Abstract 14442: X-Box Binding Protein 1 Splicing Triggers an Autophagic Response-Mediated Survival in Endothelial Cells
Endothelial cell dysfunction is an initial step on the development of atherosclerosis. Sustained activation of X-box binding protein 1 (XBP1) splicing, which is a key signal transducer in endoplasmic reticulum stress response, leads to endothelial apoptosis and atherosclerosis development. Autophagy is characterized as a survival response and also as a pathway culminating in cell death. In the present study, we aimed to assess the hypothesis whether XBP1 splicing activates autophagy in endothelial cells, and to investigate its role in the cell survival and apoptosis.

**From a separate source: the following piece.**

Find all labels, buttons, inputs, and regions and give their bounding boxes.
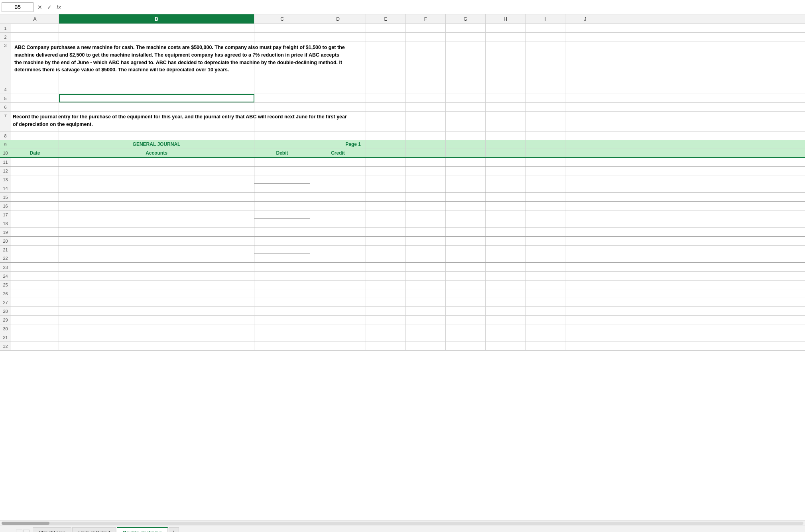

XBP1 splicing was introduced to human umbilical vein endothelial cells by adenoviral gene transfer. Autophagic vesicle formation was observed 48 and 72 hours post infection. Moreover, autophagy gene expression such as Beclin 1, LC3-beta, NIX, ATGF-tv1, autophagy-related 5 (ATG5) and autophagy-related 12 (ATG12) was induced by XBP1 splicing at RNA and protein levels. Additional experiments have revealed that endothelial cells transfected with the LC3beta-GFP construct showed a high GPF expression of autophagic vesicle formation only in the presence of spliced XBP1 compared with the non-infected cells. Moreover, our results showed that endostatin, a well-characterized endogenous inhibitor of angiogenesis that induces apoptosis, activated autophagy genes 4 hours after treatment, through XBP1 splicing in an IRE1-alpha dependent manner. Knockdown of XBP1 or IRE1alpha by ShRNA in endothelial cells ablated endostatin-induced autophagy responsive genes expression and enhanced the apoptotic effect of endostatin. In conclusion, these results suggest that activation of XBP1 splicing triggers an autophagic survival signal pathway, providing novel insights into the elucidation of the mechanisms involved in endothelial cell survival. Key words: endostatin, IRE1alpha, cell survival, cell apoptosis
- © 2010 by American Heart Association, Inc.